§ DATA FOR THE TASK

---------------

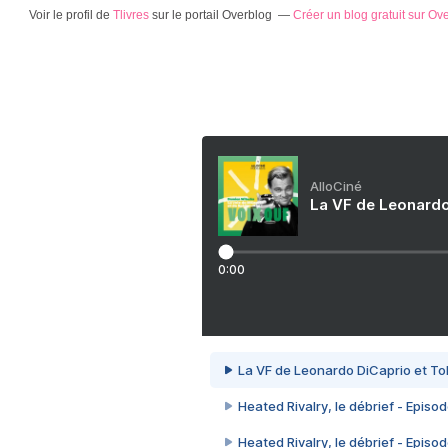
Voir le profil de
Tlivres
sur le portail Overblog
Créer un blog gratuit sur Ov
AlloCiné
La VF de Leonardo
0:00
La VF de Leonardo DiCaprio et To
Heated Rivalry, le débrief - Episod
Heated Rivalry, le débrief - Episod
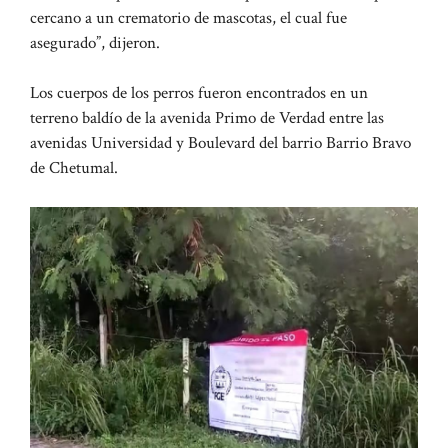
cercano a un crematorio de mascotas, el cual fue
asegurado”, dijeron.
Los cuerpos de los perros fueron encontrados en un
terreno baldío de la avenida Primo de Verdad entre las
avenidas Universidad y Boulevard del barrio Barrio Bravo
de Chetumal.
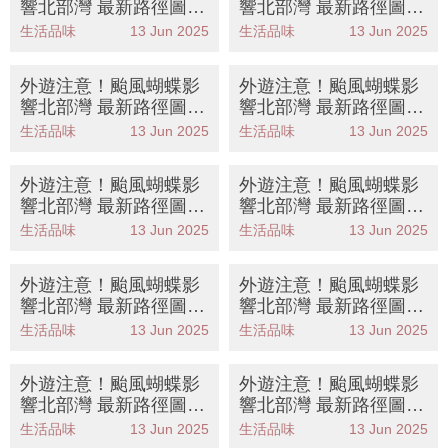
響北部灣 最新路徑圖/
響北部灣 最新路徑圖/
航班資訊/旅遊保險一文
航班資訊/旅遊保險一文
生活品味
13 Jun 2025
生活品味
13 Jun 2025
睇
睇
外遊注意！颱風蝴蝶影
外遊注意！颱風蝴蝶影
響北部灣 最新路徑圖/
響北部灣 最新路徑圖/
航班資訊/旅遊保險一文
航班資訊/旅遊保險一文
生活品味
13 Jun 2025
生活品味
13 Jun 2025
睇
睇
外遊注意！颱風蝴蝶影
外遊注意！颱風蝴蝶影
響北部灣 最新路徑圖/
響北部灣 最新路徑圖/
航班資訊/旅遊保險一文
航班資訊/旅遊保險一文
生活品味
13 Jun 2025
生活品味
13 Jun 2025
睇
睇
外遊注意！颱風蝴蝶影
外遊注意！颱風蝴蝶影
響北部灣 最新路徑圖/
響北部灣 最新路徑圖/
航班資訊/旅遊保險一文
航班資訊/旅遊保險一文
生活品味
13 Jun 2025
生活品味
13 Jun 2025
睇
睇
外遊注意！颱風蝴蝶影
外遊注意！颱風蝴蝶影
響北部灣 最新路徑圖/
響北部灣 最新路徑圖/
航班資訊/旅遊保險一文
航班資訊/旅遊保險一文
生活品味
13 Jun 2025
生活品味
13 Jun 2025
睇
睇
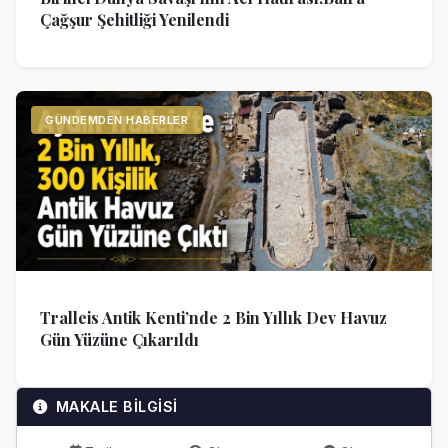
Çağşur Şehitliği Yenilendi
GÜNDEMDEN HABERLER
Tralleis Antik Kenti’nde 2 Bin Yıllık Dev Havuz
Gün Yüzüne Çıkarıldı
MAKALE BİLGİSİ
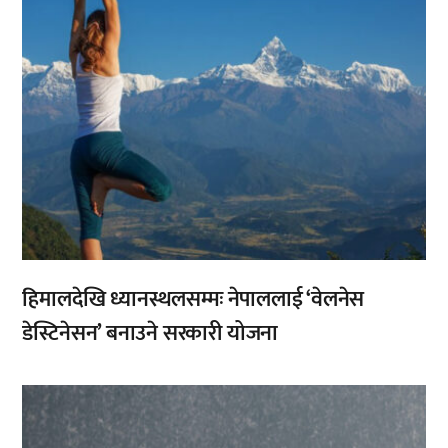
हिमालदेखि ध्यानस्थलसम्मः नेपाललाई ‘वेलनेस
डेस्टिनेसन’ बनाउने सरकारी योजना
,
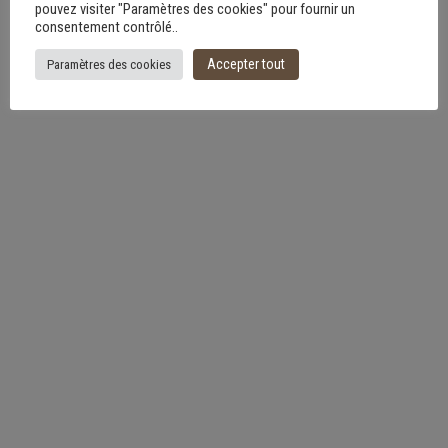
pouvez visiter "Paramètres des cookies" pour fournir un
consentement contrôlé..
Accepter tout
Paramètres des cookies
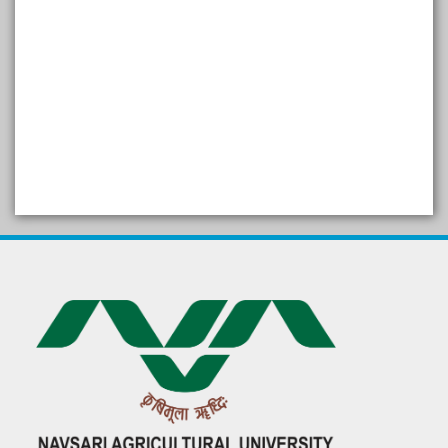
SELF STUDY REPORT
Arogya setu App information
in Gujarati
પ્રાકૃતિક કૃષિ (ખેતી)
દેશી ગાય આધારિત પ્રાકૃતિક ખેતી
गुणवत्ता युक्त कृषि-शिक्षा एक पहल" - भारतीय
कृषि अनुसंधान परिषद की 25वीं अखिल
भारतीय कृषि प्रवेश परीक्षा 2020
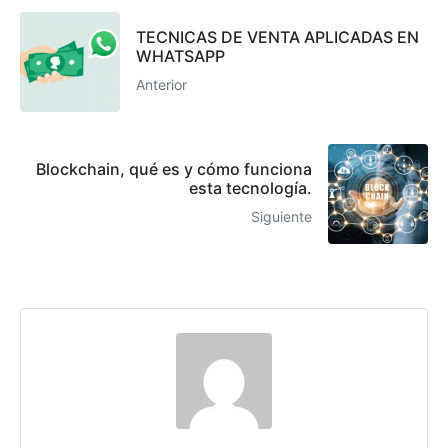
TECNICAS DE VENTA APLICADAS EN
WHATSAPP
Anterior
Blockchain, qué es y cómo funciona
esta tecnología.
Siguiente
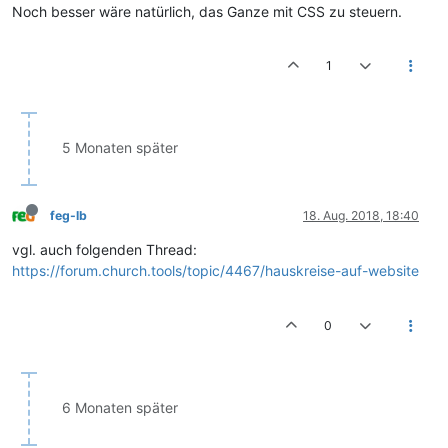
Noch besser wäre natürlich, das Ganze mit CSS zu steuern.
1
5 Monaten später
feg-lb
18. Aug. 2018, 18:40
vgl. auch folgenden Thread:
https://forum.church.tools/topic/4467/hauskreise-auf-website
0
6 Monaten später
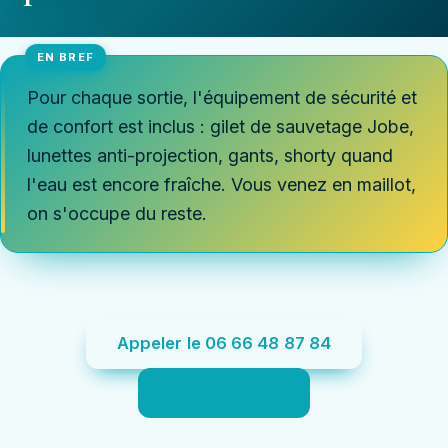
Pour chaque sortie, l'équipement de sécurité et
de confort est inclus : gilet de sauvetage Jobe,
lunettes anti-projection, gants, shorty quand
l'eau est encore fraîche. Vous venez en maillot,
on s'occupe du reste.
Appeler le 06 66 48 87 84
Voir les tarifs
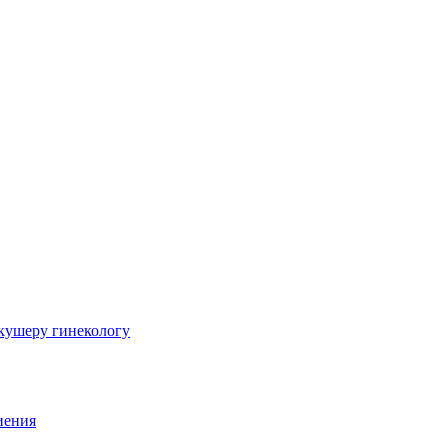
шеру гинекологу
иения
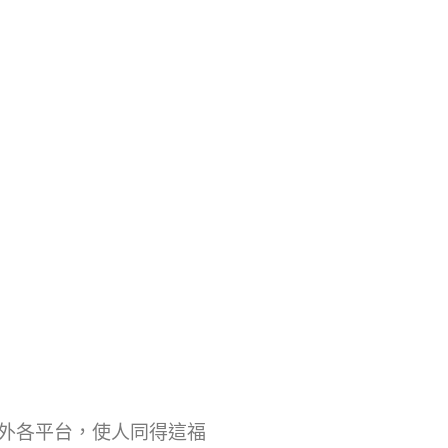
外各平台，使人同得這福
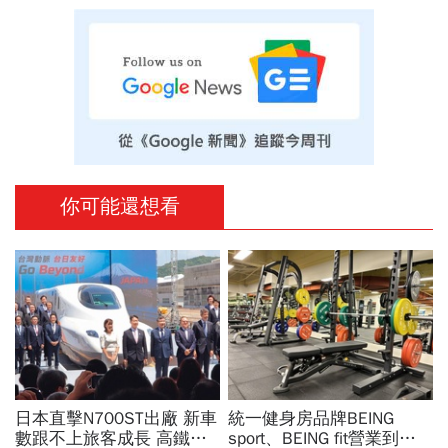
你可能還想看
日本直擊N700ST出廠 新車
統一健身房品牌BEING
數跟不上旅客成長 高鐵遇3
sport、BEING fit營業到這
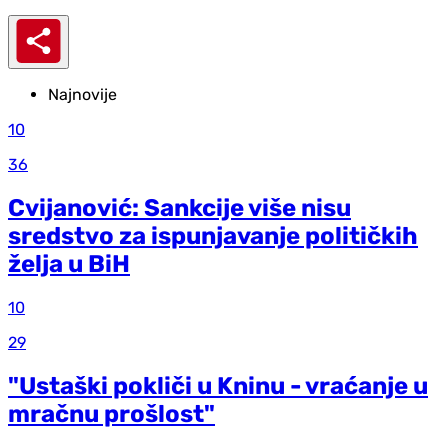
Najnovije
10
36
Cvijanović: Sankcije više nisu
sredstvo za ispunjavanje političkih
želja u BiH
10
29
"Ustaški pokliči u Kninu - vraćanje u
mračnu prošlost"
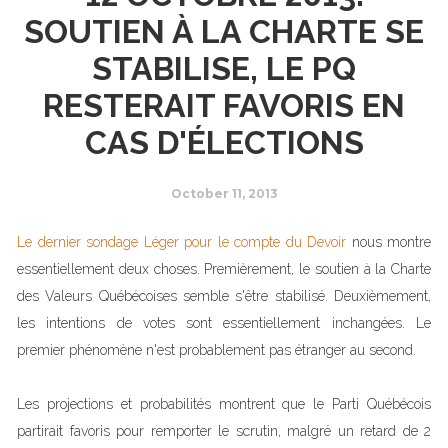
SOUTIEN À LA CHARTE SE
STABILISE, LE PQ
RESTERAIT FAVORIS EN
CAS D'ÉLECTIONS
October 11, 2013
Le dernier sondage Léger pour le compte du Devoir
nous montre
essentiellement deux choses. Premièrement, le soutien à la Charte
des Valeurs Québécoises semble s'être stabilisé. Deuxièmement,
les intentions de votes sont essentiellement inchangées. Le
premier phénomène n'est probablement pas étranger au second.
Les projections et probabilités montrent que le Parti Québécois
partirait favoris pour remporter le scrutin, malgré un retard de 2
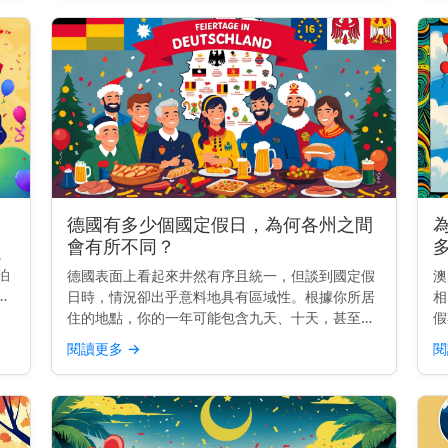
德國有多少個國定假日，為何各州之間
會有所不同？
。
泊
德國表面上看起來井然有序且統一，但談到國定假
澳
泊
日時，情況卻出乎意料地具有區域性。根據你所居
相
距
住的地點，你的一年可能包含九天、十天，甚至十
假
共
三天的公共假期。這是為什麼呢？ 快速見解： 德
么
閱讀更多
→
閱
國有九個全國性假日，但每個州都會加入自己的假
比
日。有些州每年最多...
領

---------------

§ WORK REQUIRED
Copy exactly, please, every line from the one holding "SELF STUDY REPORT" through the last line of the data, both ends included, and no pictures.

§ ANSWER BOX
SELF STUDY REPORT
Arogya setu App information
in Gujarati
પ્રાકૃતિક કૃષિ (ખેતી)
દેશી ગાય આધારિત પ્રાકૃતિક ખેતી
गुणवत्ता युक्त कृषि-शिक्षा एक पहल" - भारतीय
कृषि अनुसंधान परिषद की 25वीं अखिल
भारतीय कृषि प्रवेश परीक्षा 2020
TECNICAS DE VENTA APLICADAS EN
WHATSAPP
Anterior
Blockchain, qué es y cómo funciona
esta tecnología.
Siguiente
Noch besser wäre natürlich, das Ganze mit CSS zu steuern.
1
5 Monaten später
feg-lb
18. Aug. 2018, 18:40
vgl. auch folgenden Thread:
https://forum.church.tools/topic/4467/hauskreise-auf-website
0
6 Monaten später
Pour chaque sortie, l'équipement de sécurité et
de confort est inclus : gilet de sauvetage Jobe,
lunettes anti-projection, gants, shorty quand
l'eau est encore fraîche. Vous venez en maillot,
on s'occupe du reste.
Appeler le 06 66 48 87 84
Voir les tarifs
шеру гинекологу
иения
外各平台，使人同得這福
你可能還想看
日本直擊N700ST出廠 新車
統一健身房品牌BEING
數跟不上旅客成長 高鐵遇3
sport、BEING fit營業到這
Najnovije
10
36
Cvijanović: Sankcije više nisu
sredstvo za ispunjavanje političkih
želja u BiH
10
29
"Ustaški pokliči u Kninu - vraćanje u
mračnu prošlost"
SOUTIEN À LA CHARTE SE
STABILISE, LE PQ
RESTERAIT FAVORIS EN
CAS D'ÉLECTIONS
October 11, 2013
Le dernier sondage Léger pour le compte du Devoir
nous montre
essentiellement deux choses. Premièrement, le soutien à la Charte
des Valeurs Québécoises semble s'être stabilisé. Deuxièmement,
les intentions de votes sont essentiellement inchangées. Le
premier phénomène n'est probablement pas étranger au second.
Les projections et probabilités montrent que le Parti Québécois
partirait favoris pour remporter le scrutin, malgré un retard de 2
德國有多少個國定假日，為何各州之間
會有所不同？
。
泊
德國表面上看起來井然有序且統一，但談到國定假
澳
泊
日時，情況卻出乎意料地具有區域性。根據你所居
相
距
住的地點，你的一年可能包含九天、十天，甚至十
假
共
三天的公共假期。這是為什麼呢？ 快速見解： 德
么
閱讀更多
→
閱
國有九個全國性假日，但每個州都會加入自己的假
比
日。有些州每年最多...
領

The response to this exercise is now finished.